My leisure battery seems to be coming to the end of it's life - not holding charge well. So I'm looking at replacing it. But for the life of me I can't find it ! Without stripping the van back to the chassis I don't know where to look now.
The starter battery is under the drivers seat. There is a safe box under the passenger seat - no battery. I've looked under both the bench seats and lifted the fixed bed to look in the garage. Nothing obvious. There is a largish sealed wooden box in the garage but it is very difficult to access and appears to have heating hoses going to it. No obvious wires.

Can anyone help or offer suggestions as to how to find it ? I feel a total numpty; a battery is not that hard to find surely !


----------



## hogan (Oct 31, 2006)

If this is on a 3 liter fiat. It's under a panel in the front foot well. LH side on a lhd. Not sure for a RHD.


----------



## premiermotorhomes (Feb 13, 2008)

Good afternoon, 

If this is an X250 Fiat then the starter battery is under a panel in the cab footwell beneath the passengers feet whereas Fords are under the front seats (not sure which side).

Chausson generally always fit their leisure batteries under the front seats in the case of both Fiat and Ford. For Fiat I am certain this is under the passenger seat and for Ford it will be either behind the starter or under the other seat.

Regards,
Chris


----------



## canard (Jul 20, 2010)

hogan said:


> If this is on a 3 liter fiat. It's under a panel in the front foot well. LH side on a lhd. Not sure for a RHD.
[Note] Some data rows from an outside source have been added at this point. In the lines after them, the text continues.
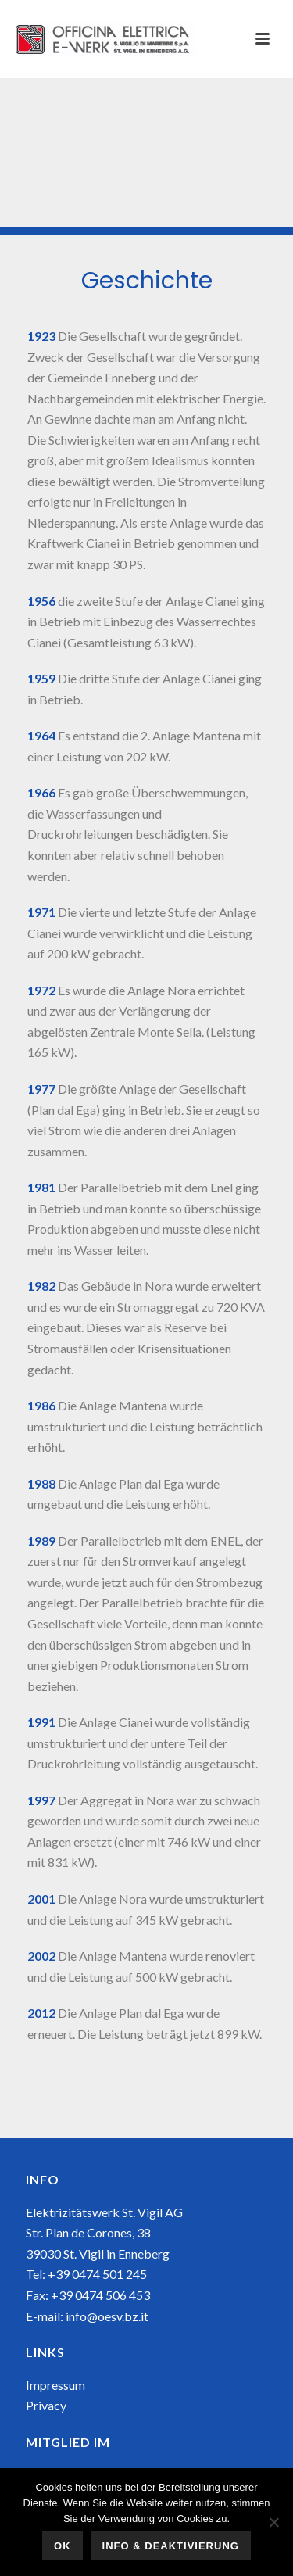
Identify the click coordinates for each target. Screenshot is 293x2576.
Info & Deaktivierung (170, 2546)
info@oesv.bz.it (107, 2316)
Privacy (46, 2405)
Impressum (55, 2384)
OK (62, 2546)
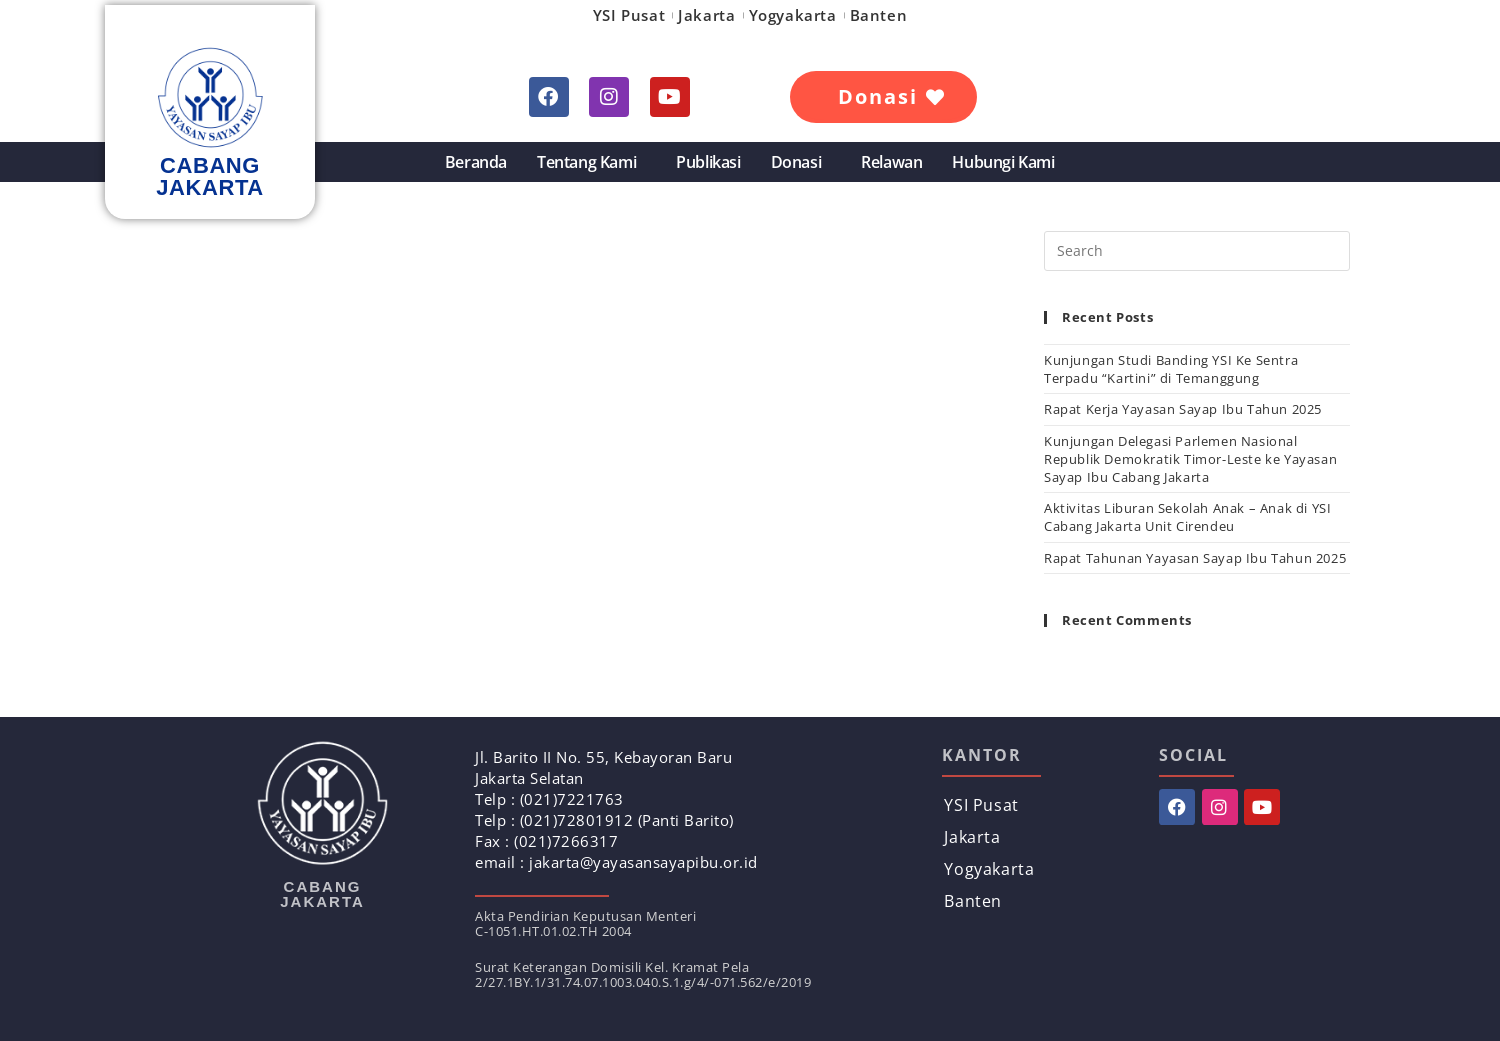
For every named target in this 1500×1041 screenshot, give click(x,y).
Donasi (801, 162)
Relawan (891, 162)
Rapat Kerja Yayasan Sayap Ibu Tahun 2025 (1183, 409)
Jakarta (706, 15)
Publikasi (708, 162)
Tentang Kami (591, 162)
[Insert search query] (1197, 251)
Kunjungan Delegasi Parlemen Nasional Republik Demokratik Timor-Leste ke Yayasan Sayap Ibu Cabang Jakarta (1190, 459)
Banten (879, 15)
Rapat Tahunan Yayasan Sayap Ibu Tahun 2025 (1195, 558)
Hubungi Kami (1003, 162)
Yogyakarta (793, 15)
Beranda (476, 162)
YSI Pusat (629, 15)
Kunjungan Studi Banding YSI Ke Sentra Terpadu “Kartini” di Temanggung (1171, 369)
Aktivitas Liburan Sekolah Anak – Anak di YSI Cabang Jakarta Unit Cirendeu (1187, 517)
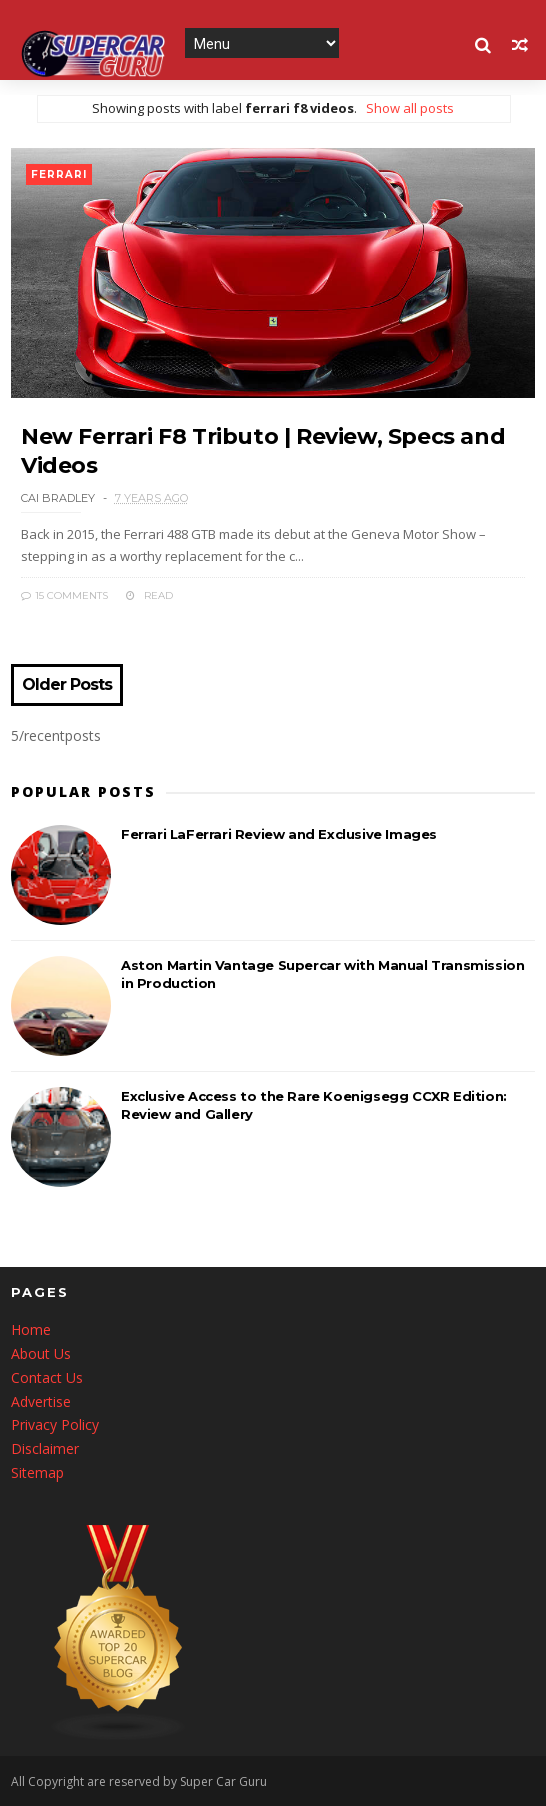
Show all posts (410, 108)
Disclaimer (45, 1448)
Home (31, 1329)
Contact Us (47, 1377)
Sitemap (37, 1472)
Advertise (41, 1401)
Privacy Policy (55, 1424)
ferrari (59, 174)
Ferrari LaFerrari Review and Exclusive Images (279, 834)
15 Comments (64, 595)
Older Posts (67, 685)
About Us (41, 1353)
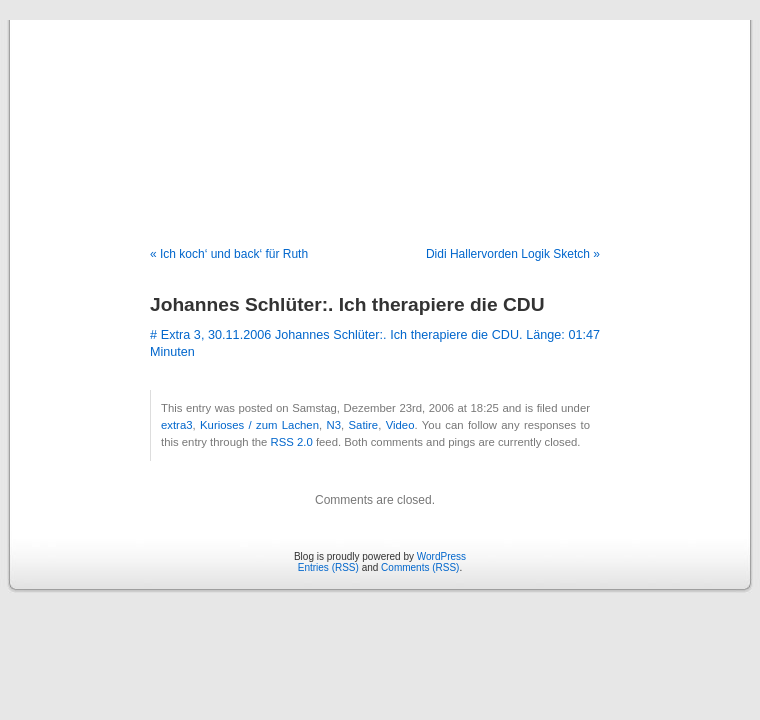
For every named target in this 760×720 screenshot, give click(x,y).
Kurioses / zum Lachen (259, 425)
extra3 (176, 425)
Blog (380, 112)
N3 (334, 425)
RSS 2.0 (292, 442)
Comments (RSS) (420, 567)
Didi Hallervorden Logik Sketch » (513, 254)
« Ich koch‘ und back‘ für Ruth (229, 254)
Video (400, 425)
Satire (364, 425)
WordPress (441, 556)
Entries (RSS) (328, 567)
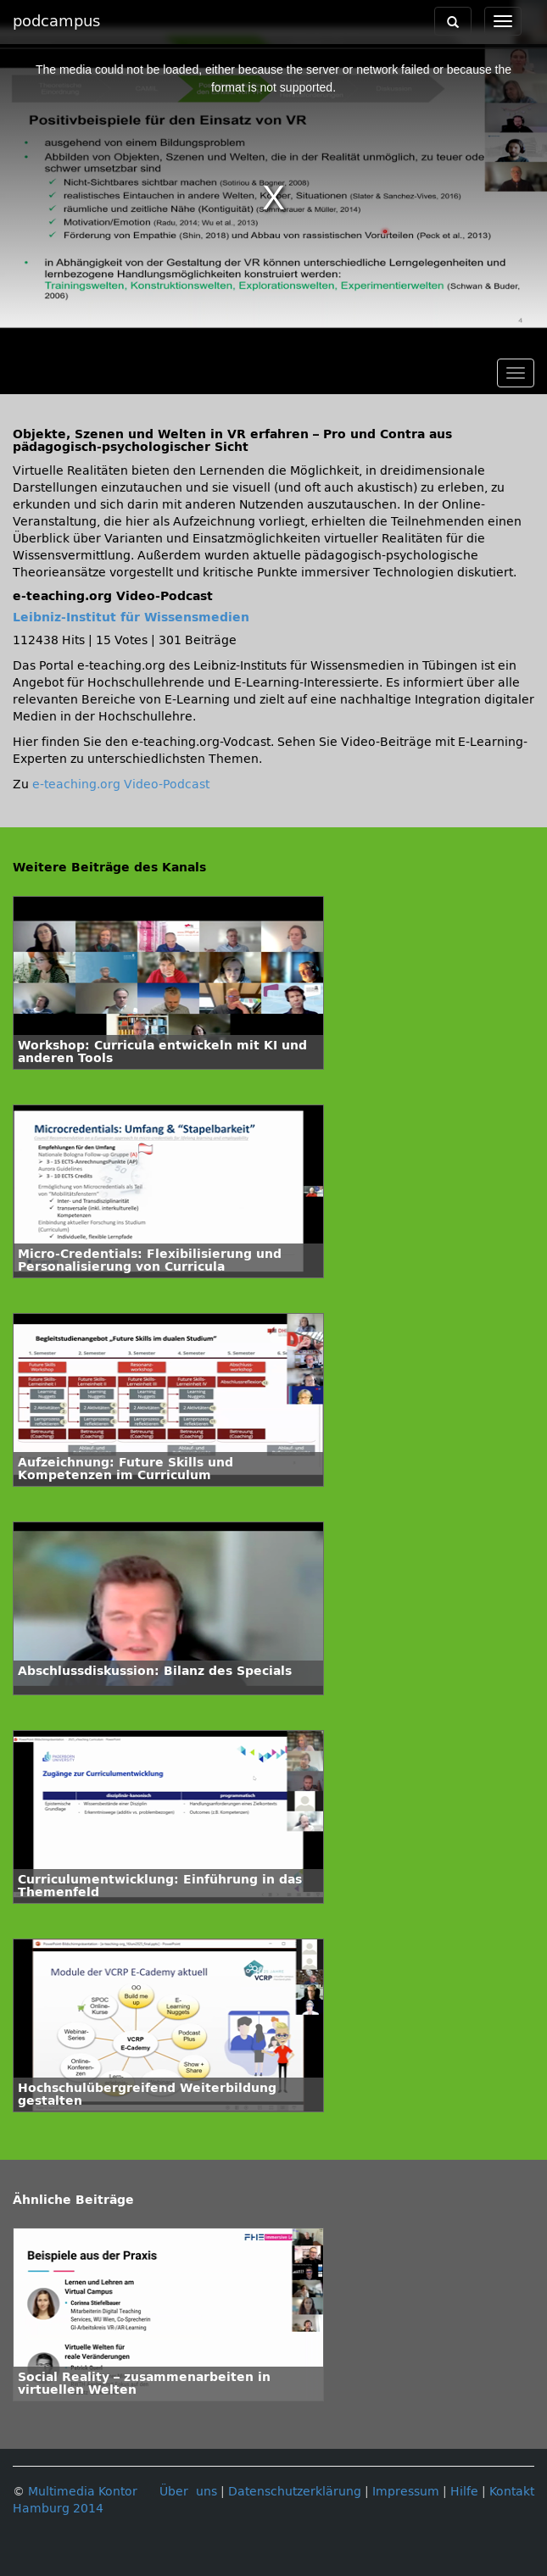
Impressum (405, 2491)
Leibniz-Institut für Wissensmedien (131, 617)
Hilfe (464, 2491)
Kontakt (511, 2491)
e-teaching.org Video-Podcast (120, 784)
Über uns (188, 2491)
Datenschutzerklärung (294, 2491)
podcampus (56, 21)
Thanks, sorry should have clarified. Transit chassis LHD (French). I'll look anyway !


----------



## dalspa (Jul 1, 2008)

On my 2007 3ltr Fiat, the ENGINE battery is under the floor mat in front of the driver/passenger seats. Are you sure that the battery under the seat is not the habitation battery - a common place for it.

DavidL


----------



## canard (Jul 20, 2010)

dalspa said:


> On my 2007 3ltr Fiat, the ENGINE battery is under the floor mat in front of the driver/passenger seats. Are you sure that the battery under the seat is not the habitation battery - a common place for it.
> 
> DavidL


I don't believe so but I may be wrong. I had a low battery starting problem last winter and connected my charger to this one and the van subsequently started. I'll do some more poking around based on ideas so far. Thanks.


----------



## canard (Jul 20, 2010)

*no joy*

The battery under the drivers seat is definitely the starter. Motorcraft Superstart.
Nothing but the safebox under the passenger seat. No compartments under the footwells.
Puzzled now !


----------



## Spacerunner (Mar 18, 2006)

My Chausson's (welcome85) leisure battery is under the fixed bed in a small compartment behind the offside rear wheel.
The compartment has a loose fitting wooden lid with a finger hole in it.
If its a similar size to mine you my be able to replace a single battery with two new ones by turning them sideways to the original fit.


----------



## canard (Jul 20, 2010)

*found it !*

Phew that was difficult.

It's in a plastic box sunk in to the floor of the garage (under the fixed bed). I spotted it by crawling under the van and seeing the box hanging below the floor level. The previous owner had helpfully stuck carpet to the floor so covering it.

Thanks to everyone. I hope this helps someone in the future.


----------